Murky future for Malawi’s freshwater fish

Posted on 15 November 2021 By Anita Froneman

By Jeffrey Barbee

In the shallow rocky waters below a high granite outcrop a fish lies sideways, fallen onto the sand below. Its skin the hue of a rotting corpse, the fish is unmoving, apparently dead. But looks can be deceiving. As scavenger fish approach, the play-dead fish springs into action, snapping up the would-be eaters in a flurry of motion. One of hundreds of new fish species discovered in the warm waters of Lake Malawi in the last four decades, the play-dead fish’s only home is now in danger of being destroyed.

Play dead fish Nimbochromis livingstonii. Picture: allianceearth.org

Lake Malawi National Park is a loose collection of protected hills, islands and coastal areas in the south of Lake Malawi, known for its massive collection of freshwater fish species. If you have ever owned a freshwater fish tank with cichlid fish in it, chances are they come from Lake Malawi. More than 850 different species have been identified and scientists like Ken McKaye say many more await description.

Namaso Bay with Nkudzi Mount in Background. Picture: allianceearth.org

McKaye has been working in Lake Malawi for more than 40 years, first with Yale University, then with the World Wide Fund for Nature (WWF) and now with his own organization called HEED, which stands for Health, Education, Environment and Economic Development.

He is responsible for many of the fascinating fishy discoveries in the lake, which were instrumental in helping this hotbed of biodiversity become the world’s first freshwater National Park in 1980  and the first ever freshwater-based World Heritage site in 1984. According to him, there is fifty times more diversity in Lake Malawi’s fish than of the  Galápagos finches that drove Darwin’s theories of evolution.

The United Nations Environmental, Scientific and Cultural Organisation, UNESCO, explains in its World Heritage listing that Lake Malawi National Park “is of global importance for biodiversity conservation, due particularly to its fish diversity.”

UNESCO goes on to say: “The property is an area of exceptional natural beauty with the rugged landscapes around it contrasting with the remarkably clear waters of the lake.” Which is “home to many hundreds of cichlid fish, nearly all of which are endemic to Lake Malawi.” When a species is endemic it means that it occurs in that location and nowhere else in the world. But the official protection this unique area has enjoyed for forty years is now in danger of being removed.

Lake Malawi National Park- Cape Maclear.
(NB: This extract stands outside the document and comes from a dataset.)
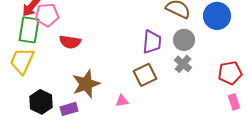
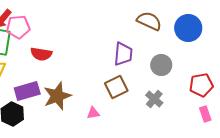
gray circle: (184, 40) -> (161, 65), moved
gray cross: (183, 64) -> (154, 99), moved
purple rectangle: (69, 109) -> (27, 91), moved, size x1.4

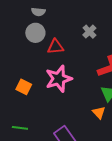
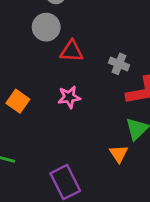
gray cross: (89, 32) -> (119, 64), moved, turned -32
pink star: (59, 79) -> (69, 97), size x0.6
Picture: allianceearth.org

According to government documents, the Malawi Government has acquired funds from The Kuwait Fund for Arab and Economic Development to extend the nearby town of Mangochi’s water supply system by creating a large dam inside the southernmost part of Lake Malawi National Park, on top of the Nkudzi Mountain. “The over 300 m mountain is a spectacular feature” explains McKay, “with well over 100 species of cichlid species there and probably 1/3 of them are undescribed by science.” That means, he said in a recent email, that these are potentially new species. “I would estimate at least 10 are endemic to that rocky outcropping.”

In a world rapidly losing biodiversity, new species are exceedingly rare.
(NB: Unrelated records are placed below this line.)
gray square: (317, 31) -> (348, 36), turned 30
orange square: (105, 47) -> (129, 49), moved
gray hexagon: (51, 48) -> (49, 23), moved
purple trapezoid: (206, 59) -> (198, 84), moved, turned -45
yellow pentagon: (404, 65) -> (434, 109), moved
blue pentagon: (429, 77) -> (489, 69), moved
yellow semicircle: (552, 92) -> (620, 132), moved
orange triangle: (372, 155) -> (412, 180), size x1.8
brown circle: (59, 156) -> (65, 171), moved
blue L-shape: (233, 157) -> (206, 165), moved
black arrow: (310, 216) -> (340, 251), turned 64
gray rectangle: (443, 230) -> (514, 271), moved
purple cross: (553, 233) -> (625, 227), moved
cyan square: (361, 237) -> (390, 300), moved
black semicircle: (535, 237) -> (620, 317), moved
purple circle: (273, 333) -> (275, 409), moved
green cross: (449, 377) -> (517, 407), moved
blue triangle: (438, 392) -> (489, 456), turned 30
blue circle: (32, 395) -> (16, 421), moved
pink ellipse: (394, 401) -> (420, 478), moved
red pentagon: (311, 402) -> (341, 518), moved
Civil society groups argue that the project is based on a badly flawed environmental impact assessment, which included no alternative site evaluation as required by Malawian law, and zero estimates of impact on the three main points of value for the park’s World Heritage Status, including its natural beauty, current ecological processes and the park’s outstanding biodiversity.
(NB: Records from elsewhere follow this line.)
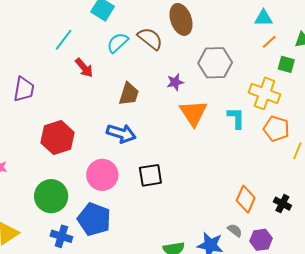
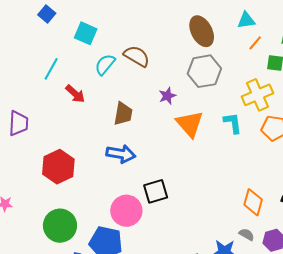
brown ellipse: (181, 19) -> (202, 31), moved
yellow cross: (264, 93) -> (257, 95), turned -36
pink circle: (102, 175) -> (126, 211), moved

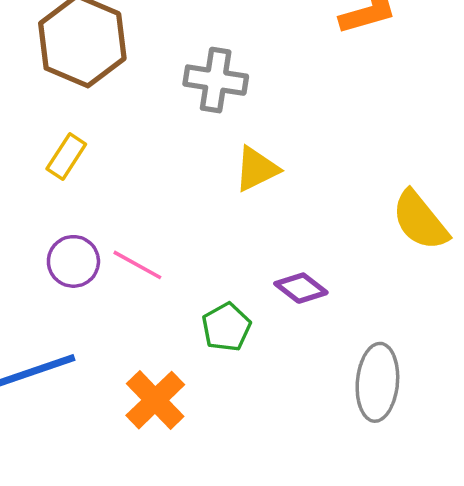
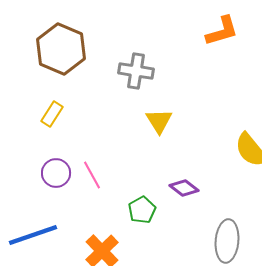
yellow triangle: (257, 169) -> (159, 121), turned -36
pink line: (137, 265) -> (92, 175), turned 32

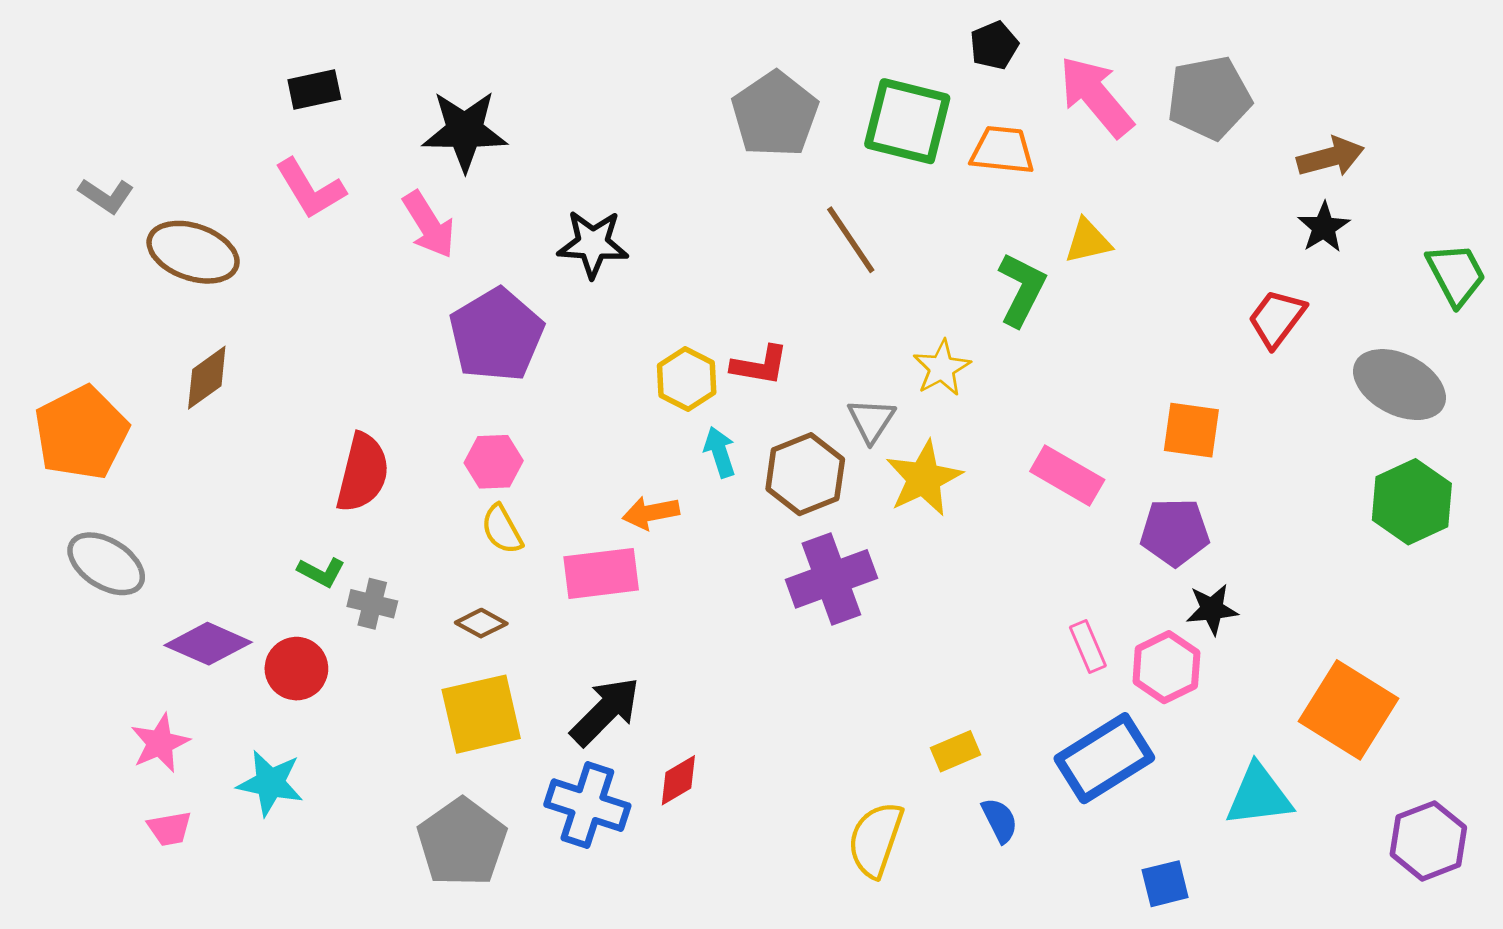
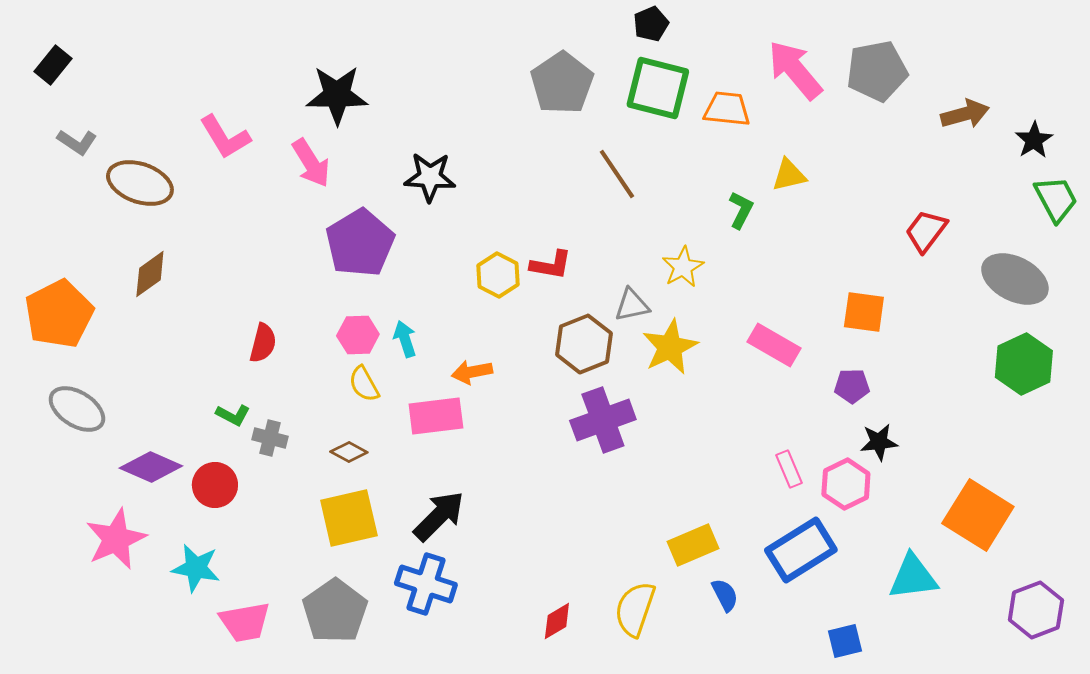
black pentagon: (994, 45) -> (651, 24), moved
black rectangle: (314, 89) -> (53, 65), moved, turned -39
black star: (1324, 227) -> (1034, 140), moved
green L-shape: (1022, 289) -> (741, 210), size x0.7
gray triangle: (871, 420) -> (632, 305), turned 45
cyan arrow: (720, 452) -> (405, 339), moved
red semicircle: (363, 473) -> (263, 343), size x0.7
purple pentagon: (1175, 532) -> (852, 386), size x0.7
pink star: (160, 743) -> (116, 539), size x1.4
yellow rectangle: (956, 751) -> (693, 545), size x1.4
red diamond: (678, 780) -> (557, 621), moved
pink trapezoid: (170, 829) -> (245, 622), moved, size x1.6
Nkudzi Mountain is virtually the only area spared the rampant deforestation that is common throughout this country of 18 million people, and also hosts unique rock paintings and other archeological discoveries that reveal the ancient heritage left from the original inhabitants of the lakeshore, explains Herbert Mwalukomo from the civil society organization Centre for Environmental Policy and Advocacy.

He says that laws to protect the environment have not been followed, and fears that bulldozing the top of the mountain and plowing roads through the forest will dramatically affect the conservation status of the site. However, Mwalukomo points out that what is driving the development at the moment is pressure from the Malawi government. “The political pressure to have the project approved…. is really so huge.”

UNESCO acknowledged that they are aware of the danger the project poses to the World Heritage property. Muhammad Jama, the head of UNESCO’s World Heritage Centre’s Africa unit, said in a September email that  the UN body is “in exchange with the national authorities to ensure that the Impact Assessment process would follow the provisions of the Operational Guidelines for the implementation of the World Heritage Convention.”

Those guidelines clearly state that “protection and management of World Heritage properties should ensure that their Outstanding Universal Value, including the conditions of integrity and/or authenticity at the time of inscription, are sustained or enhanced over time.

“This mountain provides a refuge and sanctuary to a number of rare and threatened animals including the pangolin, but also birds, reptiles, snakes, fish and insect species -some only found in this area and nowhere else on Earth.” Says Malawian environmentalist Reza Sacranie, who lives next to the mountain.

He has been seriously concerned about the dam from when he first heard about the project about six  months ago. He feels the dam indeed endangers the integrity of the park and its World Heritage status. “If the project is allowed to go ahead as envisioned, it will cause irreparable damage to the most pristine and thickly wooded area” of the park, he explained on a recent phone call. “The unavoidable erosion and siltation caused by the construction of an access road, tanks and houses on Nkudzi Mountain will muddy the pristine waters.” Communities surrounding the area have created an online petition opposing the project in the park, asking to have the dam moved to a more suitable location.

McKaye worries that the dam, and its construction, could seriously harm the critically endangered fish habitat below the mountain. It is “absolutely outrageous that this could be allowed in the first freshwater National Park in the world”.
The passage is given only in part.